The Welches appealed. They argued that the Plaintiffs’ litigation was is based exclusively on petitioning activity because the only people who were sued were those who submitted affidavits to the Town concerning the historic use of the way. The Appeals Court, like the Land Court, was not persuaded. After setting forth the legal framework within which the Welches’ motion should be considered — were the plaintiffs’ claims based solely on the Welches’ petitioning activity? If they were, were the claims not primarily brought to chill the Welches’ legitimate petitioning activities considering the totality of the circumstances — the Appeals Court concluded “the underlying case, on its face, involves the adjudication of rights to a way; the dispute began not with petitioning activity by the defendants, but when the plaintiffs complained about trespassers . . . It is evident from the pleadings and the facts alleged by the Welches that the plaintiffs have little interest in the Welches’ communications with the town but rather wish to settle the question of their title in the way. Accordingly, whether we view this as a failure to demonstrate that the suit was brought ‘solely’ based on the Welch’s petitioning activities, or a failure to show that the claims were not primarily brought to chill the Welches’ legitimate petitioning activities, the judge correctly denied relief” under the anti-SLAPP statute.
Other defendants apparently took notice of the Welches’ anti-SLAPP motion and filed similar motions to dismiss, all of which were denied by the Land Court judge.
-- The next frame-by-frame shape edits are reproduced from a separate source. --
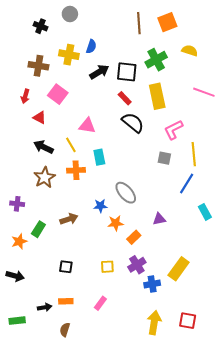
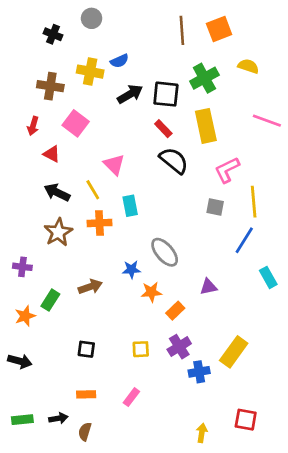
blue semicircle: (91, 46) -> (119, 61), turned 48
pink triangle: (87, 126) -> (114, 165), turned 36
black arrow: (45, 307) -> (58, 418), moved
yellow arrow: (154, 323) -> (202, 433), moved, size x0.6

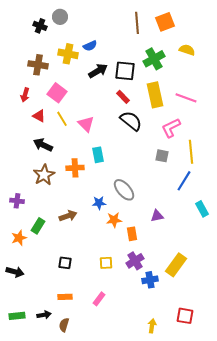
gray circle: (92, 18) -> (60, 17), moved
pink line: (267, 121) -> (186, 98), moved
yellow line: (93, 190) -> (62, 119), moved
orange rectangle: (175, 311) -> (132, 234), turned -56

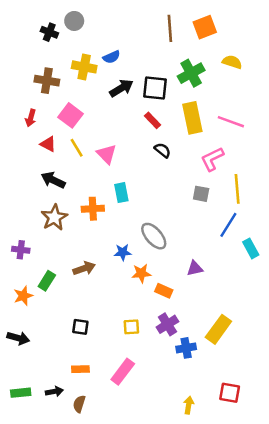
black semicircle: (131, 121) -> (162, 150), size x0.6
cyan rectangle: (202, 209) -> (251, 248), moved
orange rectangle: (132, 234) -> (164, 291), turned -56
pink rectangle: (99, 299) -> (123, 372), size x1.5

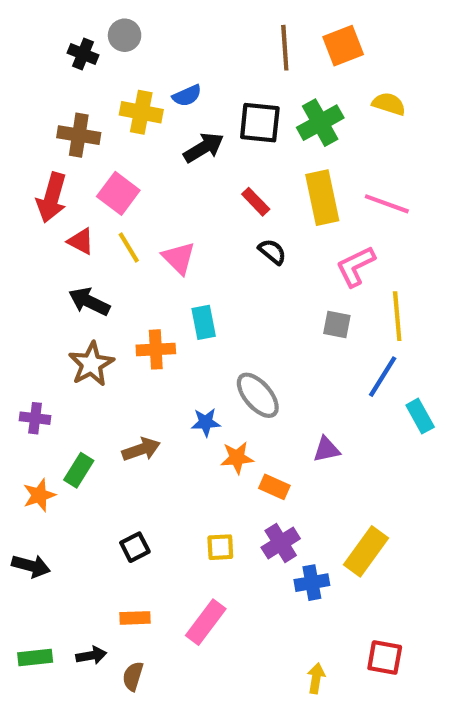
black square: (155, 88) -> (260, 123), moved
red arrow: (31, 118) -> (52, 198), size x1.6
black square: (80, 327) -> (135, 547), turned -35

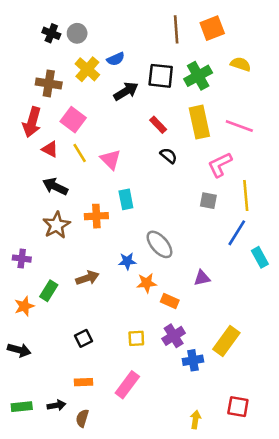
gray circle: (125, 35) -> (77, 33), moved
yellow cross: (141, 112) -> (87, 69), turned 30

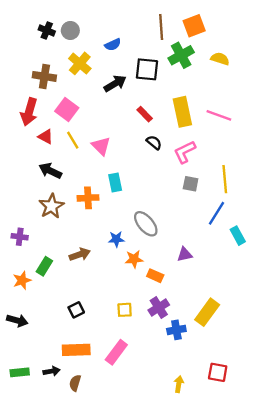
blue semicircle: (116, 59) -> (113, 45), moved
green cross: (198, 76) -> (181, 55), moved
pink L-shape: (220, 165) -> (185, 152), moved
orange rectangle: (83, 382) -> (76, 350), size x1.6

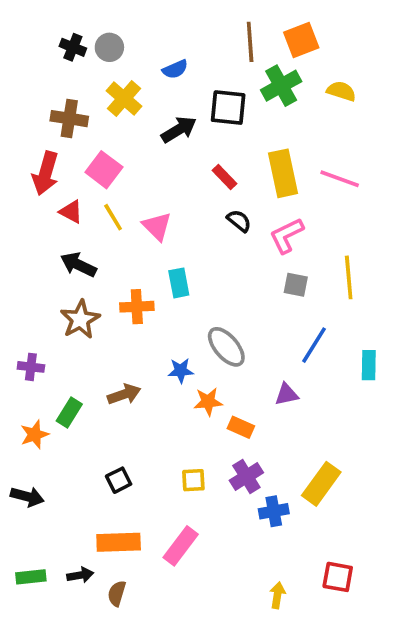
blue line: (216, 213) -> (314, 345), moved
cyan rectangle: (238, 236) -> (369, 365), turned 30

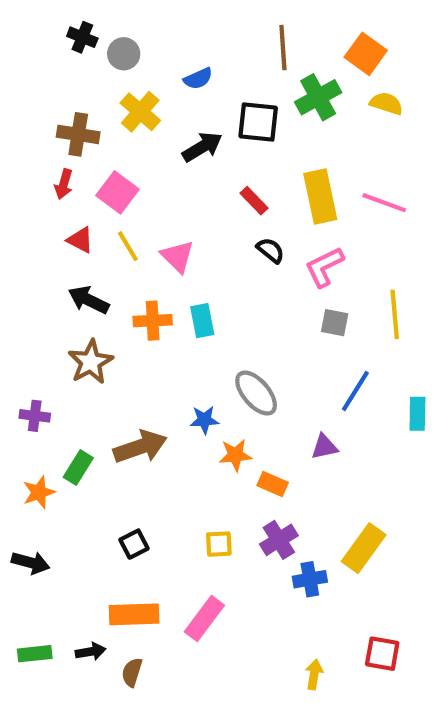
orange square: (301, 40) -> (366, 54), moved, turned -33
black cross: (73, 47) -> (82, 37), moved
red arrow: (46, 173) -> (64, 184), moved, size x0.6
orange cross: (137, 307) -> (153, 321), moved
brown arrow: (124, 394) -> (140, 447), size x1.4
This is not the first instance of an anti-SLAPP special motion to dismiss in a Land Court matter, see Kirk v. Li, 25 LCR 725 (Mass. Land Ct. 2017), and its invocation here, as in that matter, seems to be a stretch of the plain language of the statute. While there may be instances where the use of an anti-SLAPP special motion to dismiss is appropriate in a Land Court action, it remains to be seen what those circumstances are.